De plus, comme l'usage des cadenas d'aiguillage à haute sécurité, plus résistants aux manipulations intempestives, a été limité aux voies dépourvues de signalisation, et comme on n'a pas exigé la généralisation de l'emploi de verrous d'aiguille offrant une protection accrue, le risque d'une mauvaise orientation des aiguillages en raison de manipulations intempestives dans les territoires dépourvus de signalisation s'avérait plus grand qu'il l'aurait été autrement.

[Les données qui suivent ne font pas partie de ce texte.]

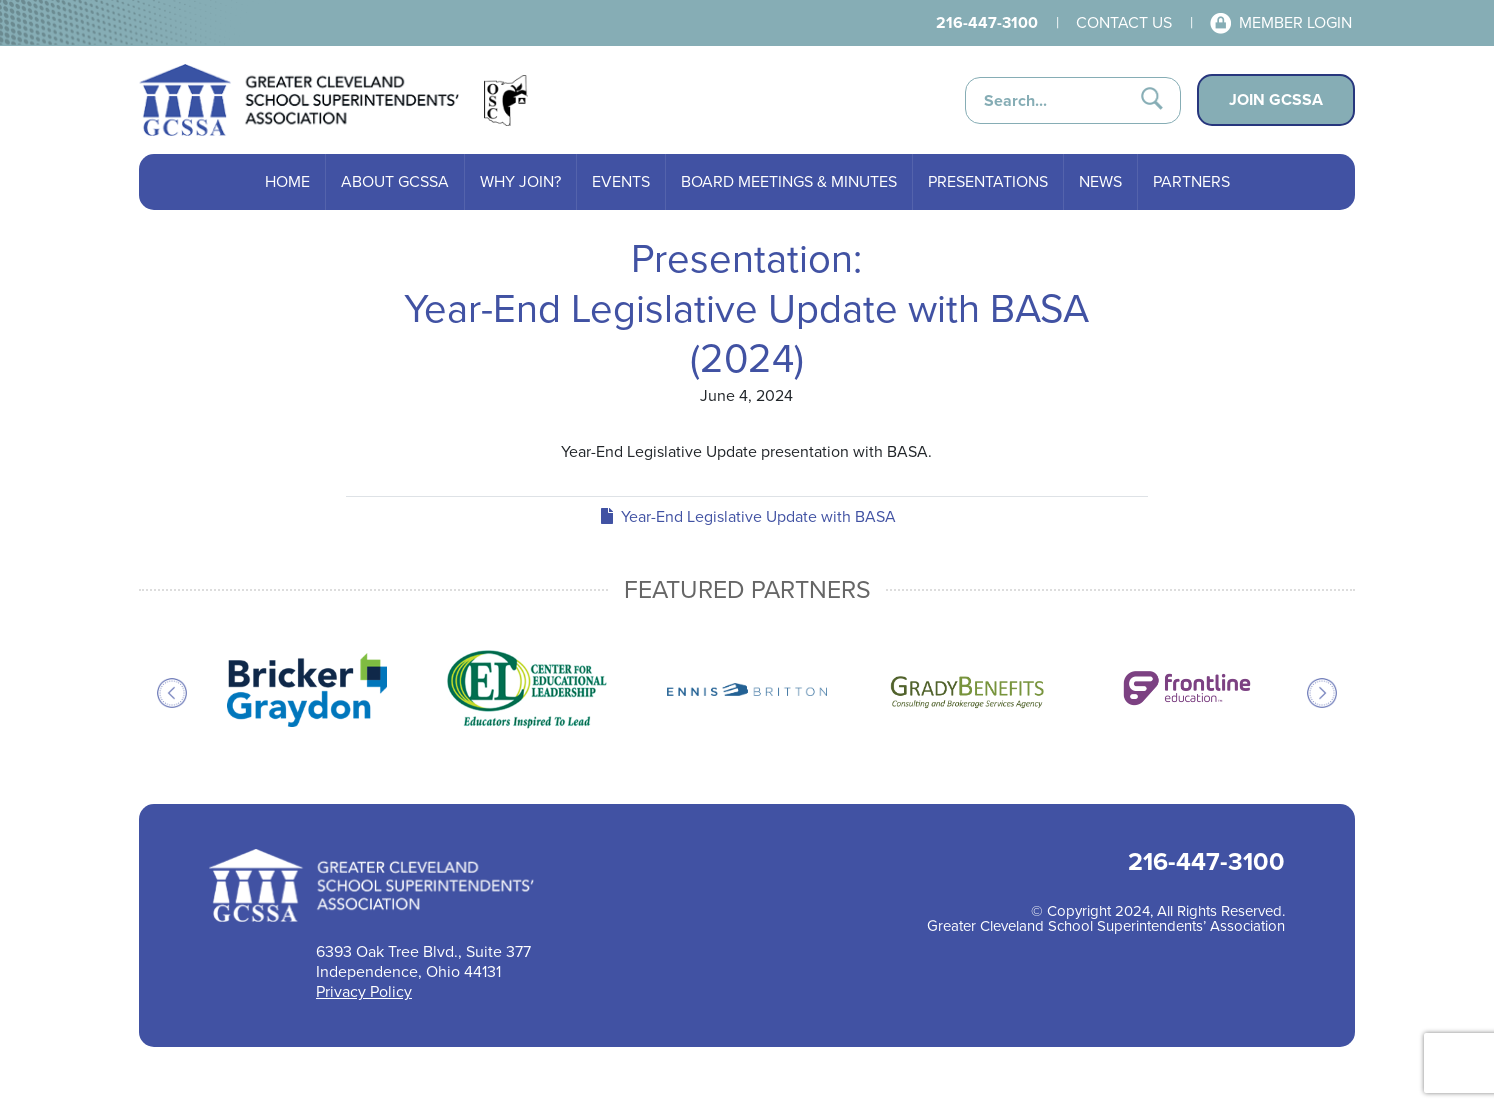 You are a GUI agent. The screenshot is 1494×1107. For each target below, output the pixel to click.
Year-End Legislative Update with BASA (746, 516)
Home (287, 181)
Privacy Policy (364, 991)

Les raisons pour lesquelles on a insisté sur les territoires dépourvus de signalisation au milieu des années 1980 étaient évidentes; jusqu'à cet accident, on estimait que les risques de manipulation intempestive des aiguillages étaient faibles dans les territoires à signalisation automatique, car on estimait que le système avait la capacité d'alerter les équipes des trains des dangers latents.

2.4 Préavis

En territoire régi par la CCC, plusieurs dispositifs, comme le système de signalisation ferroviaire et les cibles des aiguillages proprement dits, fournissent aux équipes un préavis sur la position dangereuse des aiguillages de voie principale. Toutefois, l'enquête a révélé qu'il y avait des limites à la sécurité offerte par ces dispositifs.

Quand le verrouillage d'un aiguillage est compromis, mais que les pointes d'aiguille n'ont pas bougé d'au moins ¼ de pouce, le système de signalisation continue d'indiquer à l'équipe du train qui approche que l'alignement de l'aiguillage est conforme aux attentes. De même, si des pointes d'aiguille à manœuvre manuelle sont déplacées après qu'un train a dépassé le dernier signal, le système de signalisation ne communique pas ce dernier changement à l'équipe du train. Dans une telle situation, l'équipe d'un train qui approche ignorerait que la position de l'aiguillage suivant représente un danger. C'est ce qui est arrivé lors de cet accident-ci.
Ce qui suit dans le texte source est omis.